Just an idea kicking round my head when i woke up this morning... i'm sure it's been discussed and commented on already somewhere, but couldn't find anything on a quick search...
So I was thinking about Droid's great 95 Jungle thread and how it's not quite the jungle i like best. And then for some reason i connected it to orgasm (dont ask me why) and how you could perhaps think of musical movements as mimicking or being modelled by the sex act: build up, orgasm, post chill, something like that. i'm sure reynolds must have addressed this? the idea of conceptualising music in terms of shagging? or barty?
but then my thoughts widened out a bit and I thought more broadly in terms of the 'modular' as a way of conceptualising a whole lot. So i mean the way the human body has been used to think about all sorts of different things...
So i think most recently i've been reading the thomas moynihan book 'spinal catastrophism' and there's this recapitulation theory popular in the nineteenth century and up to modernism, where it was thought that the (human) spine represents within it all previous forms of animal and fish life, so the base of the spine, those bones, they are fish, then as you travel up the spine, you get into mammals and finally humans. the idea that you could recreate all life out of a human spine.
and then i remember reading about le corbusier and his obsession with the modular, basically mapping the human body, its dimensions and proportions, onto architecture and building. and thinking of a city as a person.
forensic archtiecture is wher ei read about this most recently i think, there is a section all about the satellite image pixellation available to human rights groups, of bomb deaths, where basically it is lawful for the pixellation depth to essentially obscure the human, so that its hard for groups keeping tabs on drone attacks (say) to figure out whats going on from the data, cos the pixel depth has been calibrated alongisde the dimensions of the human body, purposefully.
and then i was thinking of yyaldrin's comments on the new design, the idea of dissensus becoming more human with the curved edges (and again, i know its already been discussed in other threads). got me onto the idea of breaking out of this anthropocentric way of thinking about design and planning... as in, whats the machinic design doing in terms of 'modular'? Are the features of the user interfaces we now use modular in a new way?
The modular of the hand: I can hold together approximately 5 disparate thoughts.
So I was thinking about Droid's great 95 Jungle thread and how it's not quite the jungle i like best. And then for some reason i connected it to orgasm (dont ask me why) and how you could perhaps think of musical movements as mimicking or being modelled by the sex act: build up, orgasm, post chill, something like that. i'm sure reynolds must have addressed this? the idea of conceptualising music in terms of shagging? or barty?
but then my thoughts widened out a bit and I thought more broadly in terms of the 'modular' as a way of conceptualising a whole lot. So i mean the way the human body has been used to think about all sorts of different things...
So i think most recently i've been reading the thomas moynihan book 'spinal catastrophism' and there's this recapitulation theory popular in the nineteenth century and up to modernism, where it was thought that the (human) spine represents within it all previous forms of animal and fish life, so the base of the spine, those bones, they are fish, then as you travel up the spine, you get into mammals and finally humans. the idea that you could recreate all life out of a human spine.
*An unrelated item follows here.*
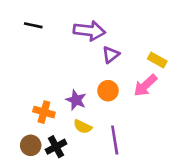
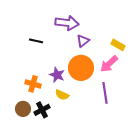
black line: (33, 25) -> (36, 41), moved
orange circle: (108, 91) -> (81, 68), size x1.6
purple line: (115, 140) -> (105, 93), moved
and then i remember reading about le corbusier and his obsession with the modular, basically mapping the human body, its dimensions and proportions, onto architecture and building. and thinking of a city as a person.
forensic archtiecture is wher ei read about this most recently i think, there is a section all about the satellite image pixellation available to human rights groups, of bomb deaths, where basically it is lawful for the pixellation depth to essentially obscure the human, so that its hard for groups keeping tabs on drone attacks (say) to figure out whats going on from the data, cos the pixel depth has been calibrated alongisde the dimensions of the human body, purposefully.
and then i was thinking of yyaldrin's comments on the new design, the idea of dissensus becoming more human with the curved edges (and again, i know its already been discussed in other threads). got me onto the idea of breaking out of this anthropocentric way of thinking about design and planning... as in, whats the machinic design doing in terms of 'modular'? Are the features of the user interfaces we now use modular in a new way?
The modular of the hand: I can hold together approximately 5 disparate thoughts.